Il tempo scorre lentamente, anzi non scorre affatto. Ho
provato questa dolorosa sensazione quando al Priamar ho
partecipato da spettatore-ascoltatore alla serata dedicata
alla realtà carceraria savonese. La performance teatrale è
risultata tanto semplice quanto immediata, tanto vera quanto
espressiva; la carica educativa, così ovvia in quanto legata
ad una realtà indiscutibile e soprattutto descritta
direttamente da straordinari detenuti-attori-scrittori mi ha
colpito ancor più quando ho sentito inutili e retorici
discorsi sulla necessità di dare a Savona una nuova
struttura carceraria. Non ho potuto fare a meno di ricordare
cinque anni fa, quando ha iniziato a farsi tradizione questa
bella iniziativa di Savona Teatro. Anche in quell'occasione
i soliti discorsi, i soliti auspici e la solita infastidente
retorica! In cinque anni i partecipanti alle tavole rotonde
conclusive sono cambiati, ma ancora oggi siamo in attesa di
tempistiche certe per il nuovo carcere.
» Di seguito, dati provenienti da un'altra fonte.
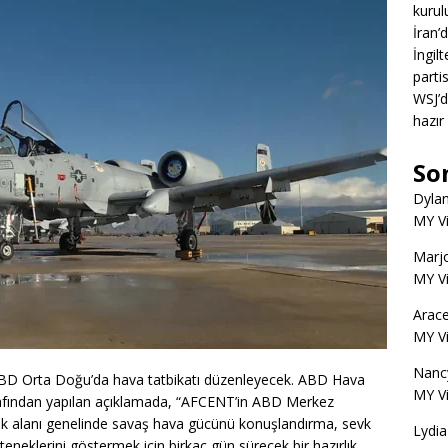
kurul
İran’
İngil
partis
WSJ’d
hazır
So
Dyla
MY V
Marjo
MY V
Arace
MY V
Nanc
 ABD Orta Doğu’da hava tatbikatı düzenleyecek. ABD Hava
MY V
afından yapılan açıklamada, “AFCENT’in ABD Merkez
 alanı genelinde savaş hava gücünü konuşlandırma, sevk
Lydia
teneklerini göstermek için birkaç gün sürecek bir hazırlık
In particolare
l'Amministrazione Comunale, pur avendo individuato con
estrema lentezza il sito, non ha ancora provveduto, se non
in modo molto parziale, ai passi iniziali per dare avvio
agli interventi urbanistici necessari. L'Amministrazione
Penitenziaria, pur lamentandosi per le lentezze, non ha
ancora fatto tutto ciò che è di sua competenza. Tutti si
sono lamentati, ma nessuno ha ancora fatto tutto quanto
avrebbe dovuto e potuto fare. La dignità dell'uomo mi fa
dire che i condoni e gli indulti a nulla servono se non c'è
rispetto per l'uomo offeso o offensore che sia. Il rispetto
all'uno ed all'altro passa attraverso il concetto della pena
certa e della possibilità redentiva. Oggi non c'è certezza e
purtroppo non c'è neppure se non raramente possibilità di
redenzione. Nel poco che faccio da docente di pedagogia
speciale e interculturale, quando con i miei allievi mi
avventuro sui temi della prevenzione e della rieducazione,
non posso non sentirmi a disagio di fronte a queste
inadempienze. Il carcerato non merita forse più rispetto di
quello che noi tutti gli dimostriamo? Una forma di rispetto
è quella di mettere in condizione gli attori-carcerati di
ridere su se stessi e di indicare le vie per stare lontani
dalle occasioni di delinquere. Ancora una volta l'arte
maieutica di Socrate ci indica la via.